Thompson says her career and numerous volunteer activities have naturally led to the church relations position.

A member of Mount Calvary Lutheran Church in Eagan, she has been vice president of the Saint Paul Area Synod of the ELCA since 1997 and was the first layperson to serve as conference dean.

For a decade she was director of registration for the ELCA National Youth Gathering, and she currently serves on the ELCA Church Council, the national board of directors.

"The fact that I know so many people in the church will give me resources beyond imagining," Thompson said. "It's hard for me to think about a question or a struggle in which I wouldn't know who to go to ask for help."

During the years she was home raising her children, Siri and Nate, Thompson volunteered with Habitat for Humanity, the Junior League and the Girl Scouts, in addition to her involvement with her church.

Thompson grew up in Northfield, and her father, Duane Kringen, was business manager at St. Olaf.

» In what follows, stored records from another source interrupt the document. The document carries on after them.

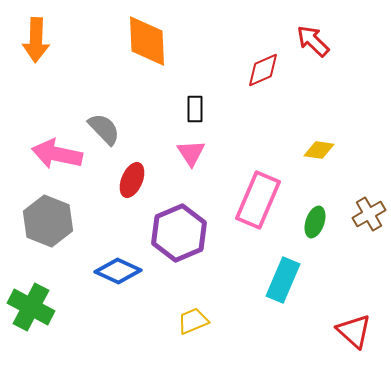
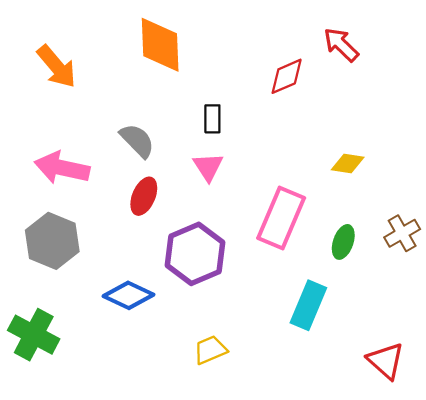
orange arrow: (36, 40) -> (57, 66), moved, turned -42
gray semicircle: (104, 129) -> (137, 141), moved

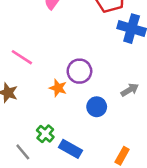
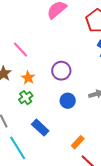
orange star: (58, 88) -> (28, 78), moved
green cross: (45, 134) -> (26, 98), moved

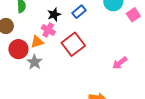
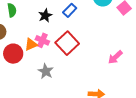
pink cross: (48, 30) -> (42, 40), moved
gray star: (34, 62) -> (46, 71), moved

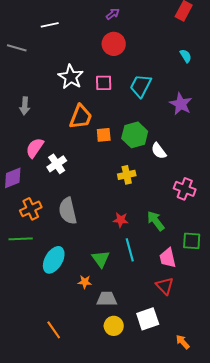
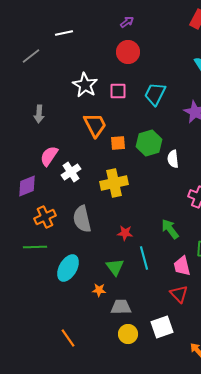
gray line: (17, 48) -> (31, 56), turned -54
orange trapezoid: (81, 117) -> (95, 125), turned -48
white semicircle: (159, 151) -> (173, 159), turned 30
yellow cross: (127, 175) -> (114, 183), moved, size x1.5
red star: (121, 220) -> (125, 233), moved

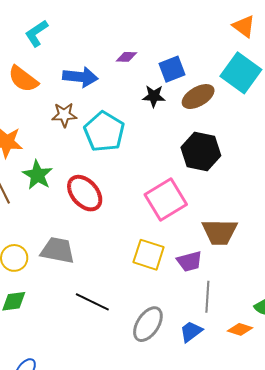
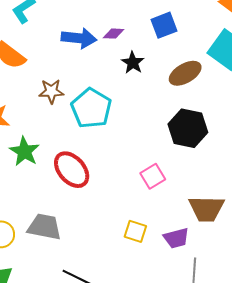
blue square: (172, 69) -> (164, 25), moved
blue arrow: (80, 77) -> (79, 38), moved
black star: (154, 96) -> (133, 63), moved, turned 30
pink square: (166, 200) -> (153, 176), size x0.6
yellow square: (149, 255) -> (135, 231), size x0.7

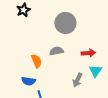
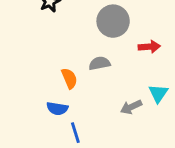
red arrow: (88, 53) -> (149, 47), moved
gray arrow: (77, 80) -> (131, 107), turned 40

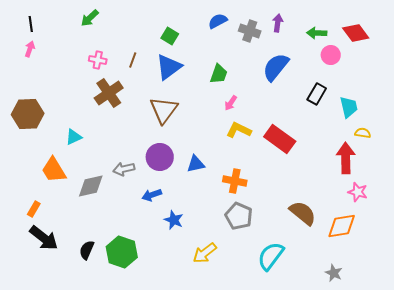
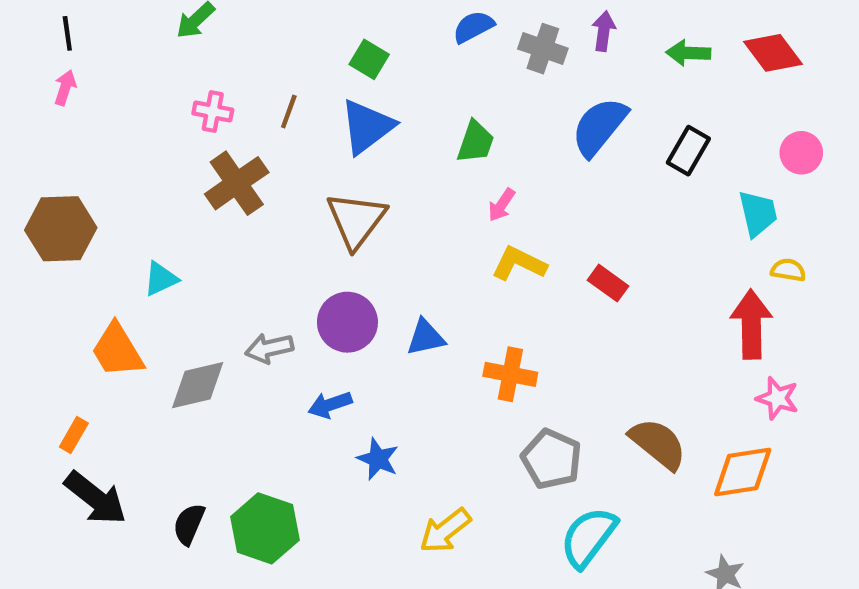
pink circle: (331, 55) -> (801, 153), moved
black rectangle: (317, 94) -> (688, 151), moved
red rectangle: (280, 139) -> (608, 283), size x0.6
gray pentagon: (239, 216) -> (552, 459), moved

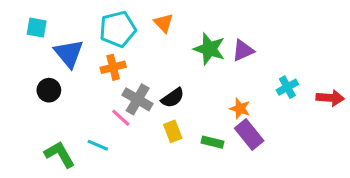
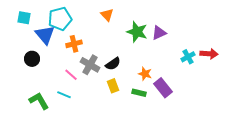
cyan pentagon: (118, 29) -> (60, 19), moved
red arrow: (330, 98) -> (209, 54), moved
orange star: (240, 109) -> (145, 74), moved
pink line: (121, 118) -> (71, 75), moved

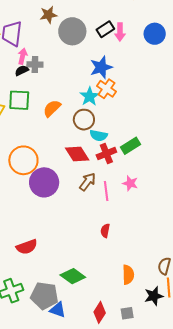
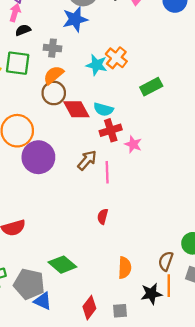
pink arrow: (23, 56) -> (15, 13), moved
gray cross: (35, 64) -> (53, 48), moved
blue star: (101, 67) -> (75, 19), moved
cyan star: (89, 96) -> (97, 65), turned -30
brown circle: (84, 120) -> (54, 93), moved
green rectangle: (130, 146) -> (151, 87), moved
red diamond: (77, 154) -> (76, 109), moved
pink star: (130, 183) -> (133, 144), moved

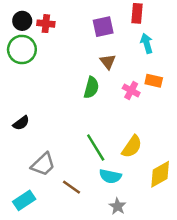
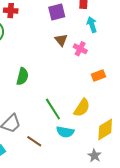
orange rectangle: (154, 81) -> (98, 75), moved, turned -32
green semicircle: (91, 88) -> (22, 76), moved
pink cross: (131, 91) -> (80, 49), moved
gray star: (117, 206) -> (94, 156), moved

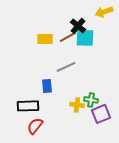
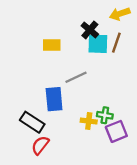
brown line: (68, 37) -> (116, 43), moved, turned -42
blue rectangle: (47, 86) -> (54, 99), size x1.5
black rectangle: (28, 106) -> (32, 122), turned 35

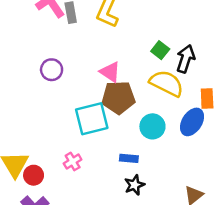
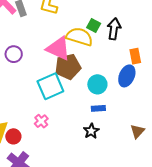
pink triangle: (110, 72) -> (58, 48), size x1.5
yellow semicircle: (167, 83) -> (79, 37), moved
blue rectangle: (129, 158) -> (98, 108), moved

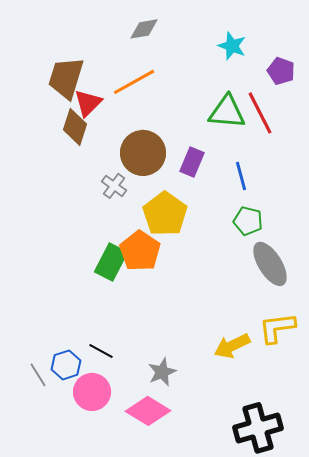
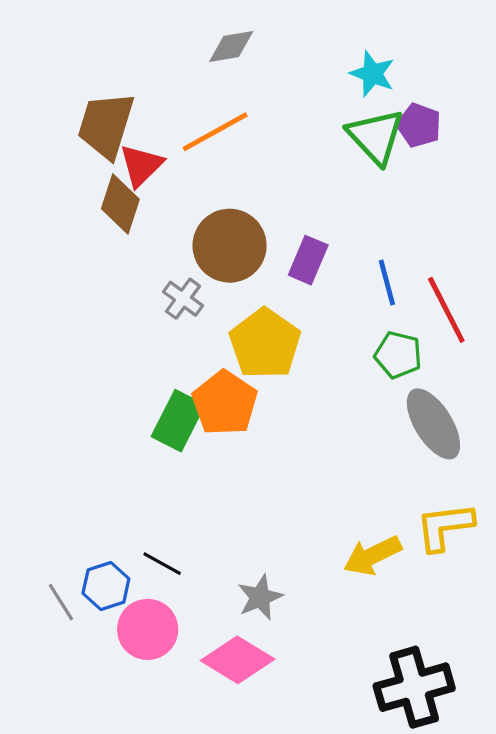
purple pentagon: (281, 71) -> (419, 125), moved
green triangle: (227, 112) -> (376, 136), moved, turned 42
red line: (260, 113) -> (446, 310), moved

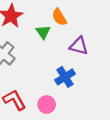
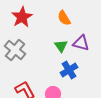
green triangle: (43, 32) -> (61, 46), moved

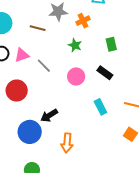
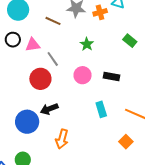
orange cross: (83, 21) -> (100, 12), moved
green rectangle: (111, 44) -> (130, 41), moved, turned -48
black rectangle: (105, 73) -> (111, 76), turned -35
red circle: (17, 91) -> (40, 79), moved

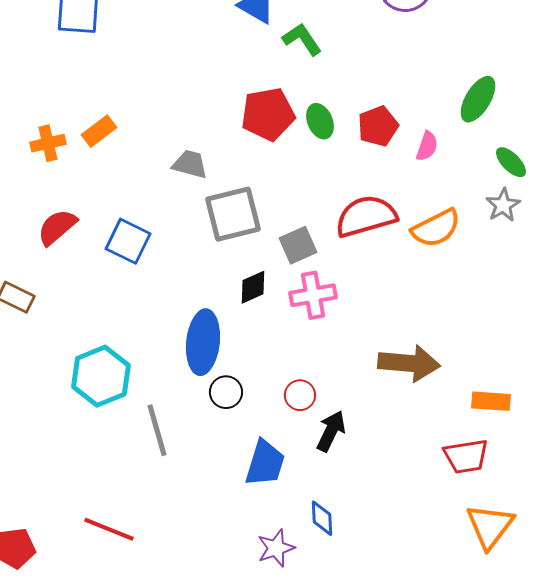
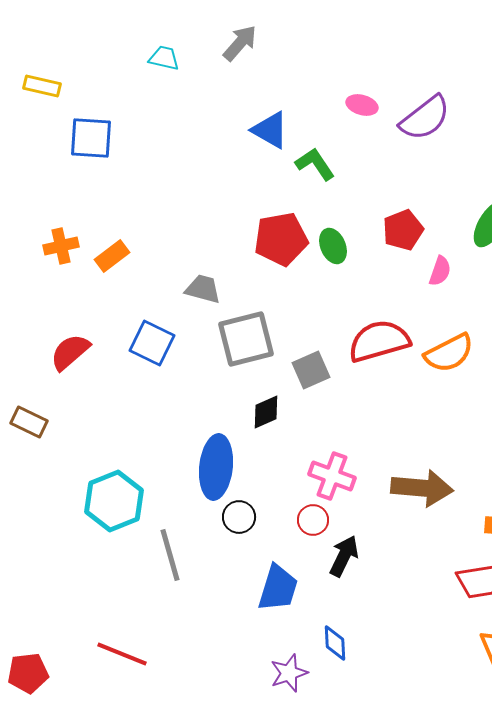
red pentagon: (378, 126) -> (403, 230), moved
orange cross: (48, 143) -> (61, 246), moved
blue square: (128, 241) -> (152, 343), moved
pink cross: (313, 295) -> (332, 476), moved, turned 30

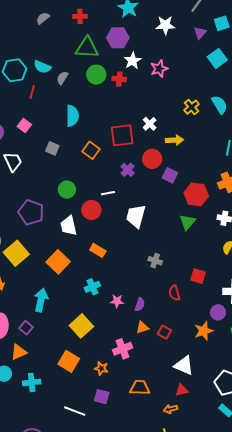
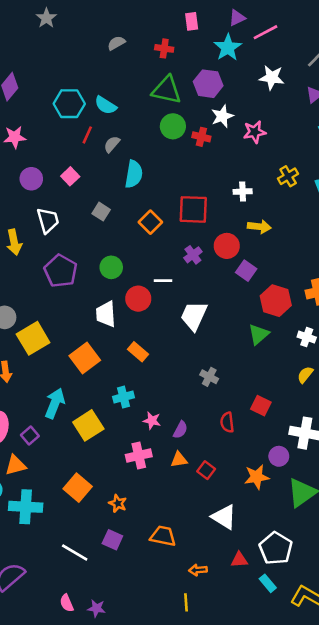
gray semicircle: (62, 78) -> (112, 144), moved
yellow cross: (192, 107) -> (288, 176), moved
white cross: (150, 124) -> (243, 192), moved, turned 32
purple pentagon: (31, 212) -> (61, 271), moved
yellow square: (81, 326) -> (88, 425), moved
pink cross: (122, 349) -> (139, 456), moved
cyan cross: (32, 382) -> (26, 507), size x1.4
red triangle: (182, 390) -> (239, 560), moved

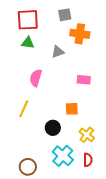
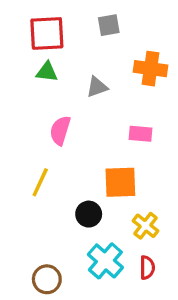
orange cross: (80, 34) -> (151, 69), moved
orange square: (72, 109) -> (120, 182), size x1.5

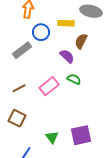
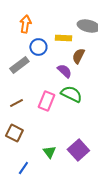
green semicircle: (74, 79) -> (71, 94), size x1.5
pink rectangle: (49, 86) -> (46, 101), turned -30
purple square: (81, 135) -> (78, 150), turned -30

Just as the college works to preserve its Norwegian-Lutheran roots while welcoming people of other ethnicities and faiths, Thompson wants to combine her cherished "sense of place" at St. Olaf with a new vision of church relations that "lifts up and encourages" people to reach out beyond their comfort zone.

"There's a spirit here," she said. "I feel like Paul, in his letter to the Hebrews, who was surrounded by 'a cloud of witnesses.' I am surrounded by people who care."